Start of Block

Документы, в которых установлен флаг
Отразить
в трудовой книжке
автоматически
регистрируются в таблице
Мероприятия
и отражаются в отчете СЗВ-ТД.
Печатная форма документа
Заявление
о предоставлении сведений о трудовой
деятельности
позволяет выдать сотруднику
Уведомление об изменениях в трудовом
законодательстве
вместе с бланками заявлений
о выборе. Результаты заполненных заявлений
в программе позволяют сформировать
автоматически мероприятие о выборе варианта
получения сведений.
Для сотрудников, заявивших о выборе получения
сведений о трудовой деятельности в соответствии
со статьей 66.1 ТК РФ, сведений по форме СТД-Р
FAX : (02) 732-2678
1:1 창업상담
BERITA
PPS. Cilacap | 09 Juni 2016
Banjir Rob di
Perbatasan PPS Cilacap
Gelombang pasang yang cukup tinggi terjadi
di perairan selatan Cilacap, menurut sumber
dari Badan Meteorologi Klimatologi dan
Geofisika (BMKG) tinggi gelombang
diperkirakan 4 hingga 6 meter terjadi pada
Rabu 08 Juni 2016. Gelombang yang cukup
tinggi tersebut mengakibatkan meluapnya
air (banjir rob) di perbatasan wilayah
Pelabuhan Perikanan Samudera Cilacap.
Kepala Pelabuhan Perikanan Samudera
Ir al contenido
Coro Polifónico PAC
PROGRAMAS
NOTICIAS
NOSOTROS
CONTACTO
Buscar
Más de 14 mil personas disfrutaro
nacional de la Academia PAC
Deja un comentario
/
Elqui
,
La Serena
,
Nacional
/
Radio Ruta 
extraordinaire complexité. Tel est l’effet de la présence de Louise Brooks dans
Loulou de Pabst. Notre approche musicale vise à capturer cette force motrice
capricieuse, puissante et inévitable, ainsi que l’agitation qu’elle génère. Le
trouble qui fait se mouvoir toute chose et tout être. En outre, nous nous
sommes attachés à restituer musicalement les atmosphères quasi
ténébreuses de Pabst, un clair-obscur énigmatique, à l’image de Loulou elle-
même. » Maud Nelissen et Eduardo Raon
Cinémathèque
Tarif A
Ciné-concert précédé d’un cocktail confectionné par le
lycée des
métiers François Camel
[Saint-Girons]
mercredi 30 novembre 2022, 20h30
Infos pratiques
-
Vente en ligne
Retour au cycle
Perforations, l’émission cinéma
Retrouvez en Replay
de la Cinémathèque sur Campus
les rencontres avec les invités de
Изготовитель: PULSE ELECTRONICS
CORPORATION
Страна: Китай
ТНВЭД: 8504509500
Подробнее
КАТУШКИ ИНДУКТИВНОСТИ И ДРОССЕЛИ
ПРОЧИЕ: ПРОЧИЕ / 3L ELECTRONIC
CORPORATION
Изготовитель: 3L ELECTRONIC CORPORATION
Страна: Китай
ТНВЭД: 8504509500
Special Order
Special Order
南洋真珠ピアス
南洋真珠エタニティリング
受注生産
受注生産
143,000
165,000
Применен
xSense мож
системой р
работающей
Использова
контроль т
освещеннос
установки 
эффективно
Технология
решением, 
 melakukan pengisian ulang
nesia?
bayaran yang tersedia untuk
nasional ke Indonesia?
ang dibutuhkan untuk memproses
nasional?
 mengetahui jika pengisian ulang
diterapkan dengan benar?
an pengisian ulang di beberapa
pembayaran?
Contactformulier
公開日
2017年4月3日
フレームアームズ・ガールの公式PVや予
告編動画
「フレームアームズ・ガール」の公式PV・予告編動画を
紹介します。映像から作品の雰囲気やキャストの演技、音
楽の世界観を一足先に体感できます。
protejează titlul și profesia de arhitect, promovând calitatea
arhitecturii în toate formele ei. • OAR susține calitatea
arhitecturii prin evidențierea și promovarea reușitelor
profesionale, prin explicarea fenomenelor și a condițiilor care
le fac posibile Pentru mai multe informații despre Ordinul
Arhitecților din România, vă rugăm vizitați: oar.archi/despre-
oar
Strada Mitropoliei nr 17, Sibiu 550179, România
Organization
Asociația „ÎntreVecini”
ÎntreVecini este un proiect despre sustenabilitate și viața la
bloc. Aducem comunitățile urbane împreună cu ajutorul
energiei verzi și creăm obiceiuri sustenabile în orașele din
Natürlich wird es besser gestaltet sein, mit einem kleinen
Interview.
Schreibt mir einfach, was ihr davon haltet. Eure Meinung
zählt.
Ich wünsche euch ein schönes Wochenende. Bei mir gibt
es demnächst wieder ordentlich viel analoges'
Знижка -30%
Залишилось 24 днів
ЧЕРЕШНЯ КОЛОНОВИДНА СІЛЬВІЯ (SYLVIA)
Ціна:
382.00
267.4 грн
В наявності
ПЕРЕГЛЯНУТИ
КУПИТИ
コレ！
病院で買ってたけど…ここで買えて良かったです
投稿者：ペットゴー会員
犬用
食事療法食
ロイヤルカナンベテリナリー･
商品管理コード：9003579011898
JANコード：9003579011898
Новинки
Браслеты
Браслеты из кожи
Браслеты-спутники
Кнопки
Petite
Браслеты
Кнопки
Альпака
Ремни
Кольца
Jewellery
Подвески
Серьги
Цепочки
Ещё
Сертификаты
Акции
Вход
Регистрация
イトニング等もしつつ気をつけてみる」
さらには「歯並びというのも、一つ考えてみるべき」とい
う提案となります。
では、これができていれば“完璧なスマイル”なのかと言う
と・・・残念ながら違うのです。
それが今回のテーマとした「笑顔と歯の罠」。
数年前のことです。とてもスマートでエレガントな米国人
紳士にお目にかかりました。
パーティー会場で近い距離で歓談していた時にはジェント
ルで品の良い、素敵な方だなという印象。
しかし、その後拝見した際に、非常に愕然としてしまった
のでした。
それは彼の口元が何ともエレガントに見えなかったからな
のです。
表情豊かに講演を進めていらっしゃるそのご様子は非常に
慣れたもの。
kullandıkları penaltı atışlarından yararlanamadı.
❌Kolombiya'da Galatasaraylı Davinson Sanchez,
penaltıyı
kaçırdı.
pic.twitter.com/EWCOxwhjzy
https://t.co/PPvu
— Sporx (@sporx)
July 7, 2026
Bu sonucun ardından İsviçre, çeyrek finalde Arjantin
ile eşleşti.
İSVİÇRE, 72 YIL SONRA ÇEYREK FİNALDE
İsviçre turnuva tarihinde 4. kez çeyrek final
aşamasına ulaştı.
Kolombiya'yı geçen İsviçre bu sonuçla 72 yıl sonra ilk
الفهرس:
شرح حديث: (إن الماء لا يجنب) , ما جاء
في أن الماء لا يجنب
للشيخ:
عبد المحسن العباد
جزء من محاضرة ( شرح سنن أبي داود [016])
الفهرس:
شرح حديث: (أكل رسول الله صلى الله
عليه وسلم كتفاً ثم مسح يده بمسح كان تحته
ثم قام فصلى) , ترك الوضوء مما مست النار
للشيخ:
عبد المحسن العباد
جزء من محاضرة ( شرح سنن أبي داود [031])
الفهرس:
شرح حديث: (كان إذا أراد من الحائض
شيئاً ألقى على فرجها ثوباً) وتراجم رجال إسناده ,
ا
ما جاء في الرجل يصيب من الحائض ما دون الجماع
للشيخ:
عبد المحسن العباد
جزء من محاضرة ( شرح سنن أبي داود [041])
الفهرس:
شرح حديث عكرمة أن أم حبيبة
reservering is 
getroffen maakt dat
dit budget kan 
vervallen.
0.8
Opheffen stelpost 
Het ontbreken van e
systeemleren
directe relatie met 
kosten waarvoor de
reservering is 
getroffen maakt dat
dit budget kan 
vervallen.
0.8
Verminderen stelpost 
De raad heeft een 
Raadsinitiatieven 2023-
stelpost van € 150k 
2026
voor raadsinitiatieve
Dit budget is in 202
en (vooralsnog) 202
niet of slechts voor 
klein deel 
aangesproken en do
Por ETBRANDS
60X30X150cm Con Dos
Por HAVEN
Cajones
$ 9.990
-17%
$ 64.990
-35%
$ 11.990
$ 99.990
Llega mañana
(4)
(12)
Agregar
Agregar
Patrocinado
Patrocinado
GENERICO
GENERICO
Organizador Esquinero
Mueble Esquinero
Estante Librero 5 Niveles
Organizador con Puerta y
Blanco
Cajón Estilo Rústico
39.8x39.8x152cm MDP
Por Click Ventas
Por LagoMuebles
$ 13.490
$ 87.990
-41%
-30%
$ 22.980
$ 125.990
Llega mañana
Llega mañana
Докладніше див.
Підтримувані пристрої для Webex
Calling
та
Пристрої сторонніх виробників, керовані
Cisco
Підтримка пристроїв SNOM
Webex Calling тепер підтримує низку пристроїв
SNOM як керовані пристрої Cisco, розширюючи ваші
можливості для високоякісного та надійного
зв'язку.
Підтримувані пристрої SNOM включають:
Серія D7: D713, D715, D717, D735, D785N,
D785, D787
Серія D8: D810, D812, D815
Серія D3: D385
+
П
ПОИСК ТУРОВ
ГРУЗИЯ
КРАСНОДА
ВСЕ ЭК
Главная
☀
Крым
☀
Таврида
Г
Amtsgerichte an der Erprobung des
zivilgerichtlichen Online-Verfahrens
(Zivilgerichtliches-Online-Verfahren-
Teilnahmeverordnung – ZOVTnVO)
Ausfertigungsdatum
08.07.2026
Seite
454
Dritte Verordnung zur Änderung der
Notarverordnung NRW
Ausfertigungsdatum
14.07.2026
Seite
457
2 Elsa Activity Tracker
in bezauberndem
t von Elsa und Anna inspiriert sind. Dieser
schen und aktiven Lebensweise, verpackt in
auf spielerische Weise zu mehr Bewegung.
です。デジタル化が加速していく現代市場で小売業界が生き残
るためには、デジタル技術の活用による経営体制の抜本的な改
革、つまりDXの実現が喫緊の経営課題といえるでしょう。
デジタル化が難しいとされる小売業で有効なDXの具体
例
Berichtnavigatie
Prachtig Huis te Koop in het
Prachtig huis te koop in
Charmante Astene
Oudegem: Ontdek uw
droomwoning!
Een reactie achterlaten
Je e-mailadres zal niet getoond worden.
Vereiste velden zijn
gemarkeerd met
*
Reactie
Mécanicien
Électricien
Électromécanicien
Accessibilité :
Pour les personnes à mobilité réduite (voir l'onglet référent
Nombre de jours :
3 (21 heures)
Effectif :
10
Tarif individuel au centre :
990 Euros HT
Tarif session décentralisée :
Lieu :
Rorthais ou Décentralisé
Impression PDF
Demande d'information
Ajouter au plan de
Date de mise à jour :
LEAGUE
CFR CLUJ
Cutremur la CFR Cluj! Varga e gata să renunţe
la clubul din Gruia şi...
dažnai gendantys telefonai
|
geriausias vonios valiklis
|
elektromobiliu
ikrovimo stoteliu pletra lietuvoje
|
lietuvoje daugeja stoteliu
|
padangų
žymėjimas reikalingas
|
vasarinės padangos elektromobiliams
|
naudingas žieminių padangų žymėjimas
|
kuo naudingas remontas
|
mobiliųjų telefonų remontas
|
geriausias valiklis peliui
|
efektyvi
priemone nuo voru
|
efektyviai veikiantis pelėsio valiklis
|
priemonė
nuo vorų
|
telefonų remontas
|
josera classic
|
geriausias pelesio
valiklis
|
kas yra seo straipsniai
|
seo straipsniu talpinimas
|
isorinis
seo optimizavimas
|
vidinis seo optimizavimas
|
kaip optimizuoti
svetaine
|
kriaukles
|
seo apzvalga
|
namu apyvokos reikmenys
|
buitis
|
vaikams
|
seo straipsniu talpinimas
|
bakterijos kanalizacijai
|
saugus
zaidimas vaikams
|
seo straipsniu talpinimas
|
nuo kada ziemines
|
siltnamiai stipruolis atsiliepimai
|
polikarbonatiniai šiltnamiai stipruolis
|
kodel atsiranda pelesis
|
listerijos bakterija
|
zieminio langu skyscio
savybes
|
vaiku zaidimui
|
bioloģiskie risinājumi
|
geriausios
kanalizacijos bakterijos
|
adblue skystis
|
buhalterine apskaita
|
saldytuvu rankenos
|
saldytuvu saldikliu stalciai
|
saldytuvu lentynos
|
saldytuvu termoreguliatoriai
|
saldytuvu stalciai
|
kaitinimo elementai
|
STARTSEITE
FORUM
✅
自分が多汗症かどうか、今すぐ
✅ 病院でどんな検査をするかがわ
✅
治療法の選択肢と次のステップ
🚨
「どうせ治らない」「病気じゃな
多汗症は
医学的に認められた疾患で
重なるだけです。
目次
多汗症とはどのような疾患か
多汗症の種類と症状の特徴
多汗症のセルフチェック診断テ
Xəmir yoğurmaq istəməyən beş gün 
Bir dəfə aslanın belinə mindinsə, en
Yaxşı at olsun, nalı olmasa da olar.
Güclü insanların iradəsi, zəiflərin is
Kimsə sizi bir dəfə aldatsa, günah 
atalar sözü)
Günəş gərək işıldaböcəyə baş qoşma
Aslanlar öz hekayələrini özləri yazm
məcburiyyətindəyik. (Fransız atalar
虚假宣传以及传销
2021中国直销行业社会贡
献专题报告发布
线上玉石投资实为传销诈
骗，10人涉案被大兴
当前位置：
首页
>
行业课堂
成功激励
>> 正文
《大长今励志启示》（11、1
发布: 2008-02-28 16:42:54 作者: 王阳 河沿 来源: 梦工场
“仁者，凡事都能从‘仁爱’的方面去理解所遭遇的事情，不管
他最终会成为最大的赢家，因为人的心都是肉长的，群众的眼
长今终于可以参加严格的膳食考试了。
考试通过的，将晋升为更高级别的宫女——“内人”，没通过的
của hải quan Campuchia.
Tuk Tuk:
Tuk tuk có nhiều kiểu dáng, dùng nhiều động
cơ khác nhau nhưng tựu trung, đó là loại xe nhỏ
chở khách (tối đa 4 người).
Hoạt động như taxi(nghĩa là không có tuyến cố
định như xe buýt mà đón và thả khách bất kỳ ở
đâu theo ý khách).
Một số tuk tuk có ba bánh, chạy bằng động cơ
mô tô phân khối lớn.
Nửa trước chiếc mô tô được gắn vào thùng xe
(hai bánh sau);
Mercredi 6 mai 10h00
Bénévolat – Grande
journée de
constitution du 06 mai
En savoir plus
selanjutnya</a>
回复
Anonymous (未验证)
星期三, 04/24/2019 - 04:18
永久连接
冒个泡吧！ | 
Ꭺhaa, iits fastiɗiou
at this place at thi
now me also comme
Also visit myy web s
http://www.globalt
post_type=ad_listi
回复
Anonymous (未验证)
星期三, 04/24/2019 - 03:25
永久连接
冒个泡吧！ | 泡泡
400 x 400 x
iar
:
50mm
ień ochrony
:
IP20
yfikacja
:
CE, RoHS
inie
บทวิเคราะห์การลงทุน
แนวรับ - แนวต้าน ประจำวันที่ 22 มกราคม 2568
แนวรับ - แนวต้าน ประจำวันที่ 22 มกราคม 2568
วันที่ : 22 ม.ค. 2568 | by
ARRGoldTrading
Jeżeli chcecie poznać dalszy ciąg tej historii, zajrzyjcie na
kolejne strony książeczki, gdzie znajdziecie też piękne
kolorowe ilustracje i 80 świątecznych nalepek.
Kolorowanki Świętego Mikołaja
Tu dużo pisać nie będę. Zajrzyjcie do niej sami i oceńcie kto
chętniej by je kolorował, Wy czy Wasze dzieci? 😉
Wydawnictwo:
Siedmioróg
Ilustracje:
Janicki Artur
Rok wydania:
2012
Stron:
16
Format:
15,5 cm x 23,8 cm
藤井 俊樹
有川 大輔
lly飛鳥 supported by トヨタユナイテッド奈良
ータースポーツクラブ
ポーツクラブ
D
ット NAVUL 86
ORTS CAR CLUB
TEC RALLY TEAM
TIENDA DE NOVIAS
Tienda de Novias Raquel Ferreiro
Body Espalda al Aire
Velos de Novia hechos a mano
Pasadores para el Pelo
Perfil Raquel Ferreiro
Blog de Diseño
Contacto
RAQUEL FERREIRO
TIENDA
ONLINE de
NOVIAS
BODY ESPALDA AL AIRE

End of Block

Check each line above for the word "деятельности" and copy every line that has it.

• **COMPLETED EXERCISE**:
деятельности
сведений о трудовой деятельности в соответствии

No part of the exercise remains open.